Despite all of its wordy pleasures and ambling storytelling form, True Detective is far from directionless. The show simply has a far greater tolerance for variety than, say, that evinced by the CSI franchise. Its occult elements, deployed minimally, evoke the dread possibilities once summoned up by David Lynch’s Twin Peaks. On a similarly visceral level, it knows how to handle thrills and spills. In fact, the fourth episode climaxes with one of the most exciting action sequences ever staged for TV, as Cohle becomes caught up in a confrontation between a biker gang and a drug dealers in a six-minute, single continuous shot that is already the stuff of TV legend. It is one part Michael Mann and one part Grand Theft Auto, a tour de force of staging that makes most TV shoot-outs seem like the pat-a-cake choreography of the preschool Christmas play.

Pizzolatto promises that any further series, as suggested by the anthology label, will focus on new characters and tell a different setting. This storytelling model has the benefit of avoiding the slow rot that sets in when success demands that a show stretch on into seasons that exhaust its initial inspiration. This anthology formula is already being used to interesting effect in FX’s American Horror Story, each season of which tells a different story using the same actors as a kind of repertory company. At the end of the first season of True Detective, however, McConaughey and Harrelson will be released from their TV captivity back into the cinematic expanse. Only half way through this opening series, we can not only recline luxuriantly into one of the finest examples of recent TV drama, but also already begin to wonder which great actors might possibly recruited to tell a story as compelling and rewarding as this one.

 

Gravity

This film’s defenders and enthusiasts tend to insist that it needs to be seen in 3D, preferably in IMAX 3D, in order to be fully appreciated. What’s odd about such a claim is that it ultimately condemns the very film it seeks to praise, since arguing that the movie can only be fairly judged using parameters which fall outside those used to assess every other modern film, means admitting that this is not really, in the fullest and most commonly accepted sense, a ‘film’ at all. It’s more of a fairground entertainment of some sort, an immersive spectacle that seeks to offer more than a mere ‘moving picture’ but actually ends up delivering far less.  Leaving aside the fact that cinema has its roots in exactly this sort of amusement park ride, the fundamental question remains: should this entertainment even be considered for an Academy Award? And what will its future be, once the theatrical runs peter out and the larger portion of its historical existence on disc, or digital download, begins?

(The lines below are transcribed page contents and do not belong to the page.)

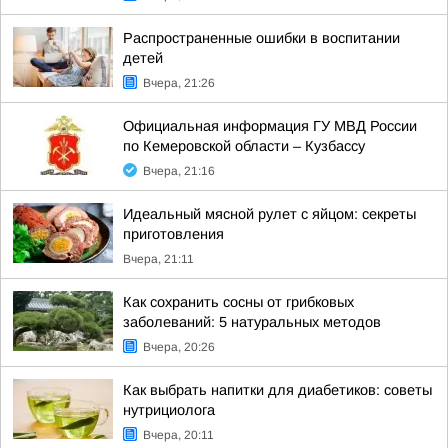
Распространенные ошибки в воспитании
детей
Вчера, 21:26
Официальная информация ГУ МВД России
по Кемеровской области – Кузбассу
Вчера, 21:16
Идеальный мясной рулет с яйцом: секреты
приготовления
Вчера, 21:11
Как сохранить сосны от грибковых
заболеваний: 5 натуральных методов
Вчера, 20:26
Как выбрать напитки для диабетиков: советы
нутрициолога
Вчера, 20:11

So in fact it makes much more sense to jettison the 3D gimmickry, and consider the merits of ‘Gravity’ as a plain old film. As such, it has a lot going for it: state of the art technology, top-tier stars, enormous budget, big themes. Sadly, none of these elements can raise the film above mediocrity. And the double meaning of the title – referring not just to the weightlessness of space but also the grave danger the characters find themselves in – also threatens to collapse inwards, since the potentially serious thematic aspects (man’s predicament, alone in a Godless universe) are ignored in favour of thrills and spills.

Some of the early scenes are promising. That’s not to say that the film starts well: although the visuals are good, the first couple of minutes of the soundtrack are given over to annoyingly inaudible conversation being exchanged between Earth, and the astronauts played by George Clooney and Sandra Bullock, as well as between those characters and a couple of hardly seen minor figures who will be conveniently killed off in short order, leaving us with a lot of cutesy chit chat between the major stars. The plot gets going about twenty minutes in, when the space shuttle around which George and Sandra had been working, is catastrophically damaged by space debris, leaving the two surviving astronauts stranded with diminishing oxygen supplies. George has a fancy new jet pack, presumably supplied by some sort of NASA version of James Bond’s ‘Q’, which allows him to go scooting around willy nilly; Sandra becomes detached and begins drifting helplessly into open space, spinning and tumbling and panicking as the remaining percentage of her oxygen supply heads into single figures.  Rescue is at hand, though, in the form of Jet Set George, who comes blasting out to reel her back in. Anyone who has an existing aversion to George Clooney will find him hard to stomach here; this is far from his most subtle performance.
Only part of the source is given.